Omit every picture and write out the rest of the records exactly.

====================

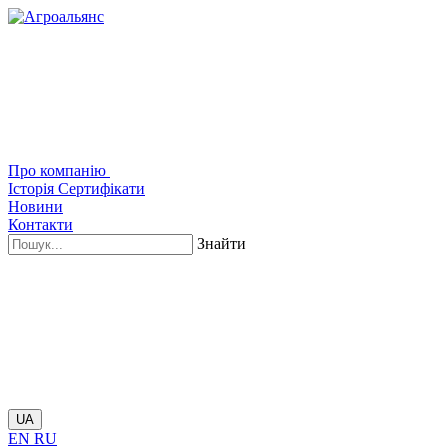
Про компанію
Історія
Сертифікати
Новини
Контакти
Знайти
UA
EN
RU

====================

# Answer below
Про компанію
Історія
Сертифікати
Новини
Контакти
Знайти
UA
EN
RU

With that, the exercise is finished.